No debate atual, é válido frisar, uma PEC para o retorno de imposto semelhante a CPMF foi apresentada pelo Instituto Unidos Brasil (IUB) — que reúne diferentes companhias do mercado brasileiro — e serviria como uma espécie de contrapeso para a desoneração permanente da folha de pagamentos (hoje tributada em 20% para empresas e 11% para os trabalhadores).

Mas o fato é que, apesar do alto potencial de arrecadação a CPMF traz, em contrapartida, uma série de prejuízos para o ambiente econômico brasileiro, uma vez que, basicamente, tende a incentivar um movimento de “informalização” das transações de câmbio, uso de dinheiro em espécie, potencial sonegação e diminuição da transparência do sistema financeiro brasileiro.

O impacto também seria sentido diretamente na tomada de crédito — uma das operações financeiras tradicionalmente tributadas pela CPMF — e por seu caráter cumulativo (quanto maior o volume de transações financeiras, maior a incidência do imposto).

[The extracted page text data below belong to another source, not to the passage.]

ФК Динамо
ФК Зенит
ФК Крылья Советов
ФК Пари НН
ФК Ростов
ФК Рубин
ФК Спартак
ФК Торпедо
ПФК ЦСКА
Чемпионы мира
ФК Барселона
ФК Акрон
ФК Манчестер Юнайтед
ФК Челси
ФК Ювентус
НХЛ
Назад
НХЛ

Ademais, além de diminuir a atração de investimentos — com o aumento da carga tributária — a contribuição tende a afetar, sobretudo, as camadas mais pobres da população, que seriam penalizadas pelo repasse do valor da CPMF no preço-final dos produtos pelas empresas que, naturalmente, são as que mais transacionam no sistema financeiro tradicional.

  1. – O tal do imposto sindical – Criado na década de 40 e tendo vigorado até a Reforma Trabalhista de 2017, o imposto sindical obrigatório consistia, basicamente, em um dia de salário do trabalhador, cujo valor era distribuído entre sindicatos, federações e confederações sindicais.

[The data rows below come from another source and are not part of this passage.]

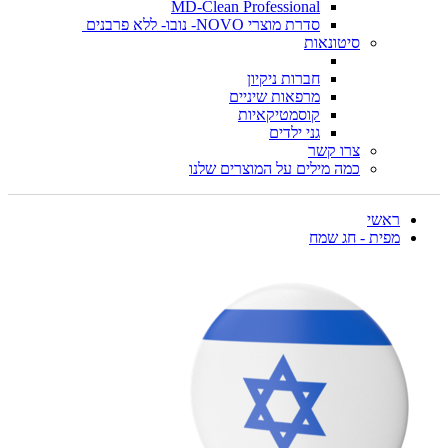
MD-Clean Professional
סדרת מוצרי NOVO- נובו- ללא פרבנים
סיטונאות
חברות ניקיון
מרפאות שיניים
קוסמטיקאיות
גני ילדים
צרו קשר
כמה מילים על המוצרים שלנו
ראשי
מפית - חג שמח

A partir da exclusão de sua obrigatoriedade — hoje a contribuição é facultativa — diferentes centrais sindicais pressionam para a volta de algum modelo similar do imposto diante da perda significativa de caixa desses órgãos representativos.

O tema tem voltado à baila do mercado desde 2020, quando foi apresentada uma PEC que chegou a apresentar uma proposta de retorno da obrigatoriedade — posteriormente retirada do texto — e, atualmente, vem sendo debatida no âmbito da corrida presidencial, inclusive com o polêmico debate de revogação da reforma trabalhista.

Em que se pese a importância da representação para os trabalhadores, o modelo da obrigatoriedade — em conjunto com outras distorções do sistema sindical brasileiro, como a unicidade sindical e a consequente impossibilidade de que o trabalhador escolha sob qual sindicato quer se filiar — é mais um fator de ampliação da carga tributária sobre o contribuinte.

E justamente dentro de um período de alta da inflação e diminuição do poder de consumo dos brasileiros. Como parâmetro do peso arrecadatório do tributo, é válido citar que, só em 2017, os trabalhadores brasileiros despenderam mais de 3 bilhões com a contribuição obrigatória.

  1. – ICMS sobre a gasolina – Finalmente, o ICMS sobre a gasolina — que tem sido alvo de debates amplos diante da expressiva alta nos combustíveis ao longo dos últimos meses — é outra ideia tributária controversa que mereceria ser revista diante do seu peso para diferentes setores da economia brasileira, para a logística de distribuição e custo dos transportes.

Objetivamente, o que ocorre é que, embora a alíquota do ICMS seja fixa e percentual, em períodos de alta dos combustíveis — como no recente caso da Petrobrás — toda a composição do preço da gasolina sofrerá um aumento ainda mais gravoso que afeta o dia a dia dos brasileiros. Tão por isso, propostas vêm sendo discutidas na Câmara com o intuito de redução do ICMS sobre combustíveis e eventual compensação para os Estados.

. Conclusão – O efeito de um tributo, usualmente, não é localizado e gera impactos em cadeia que, quando não previstos e planejados, podem prejudicar todo o ambiente econômico de um país. O melhor para o país, nesse sentido, seria que retomássemos outra pauta antiga: a de uma reforma tributária estrutural, ampla, que realmente reduzisse a complexidade e custos do nosso sistema, e sobretudo, que impusesse limites ao nosso “carnaval tributário”.

Por hora, devemos ficar vigilantes quanto às más ideias que não cessam de surgir ou de ensaiar ou indesejado retorno.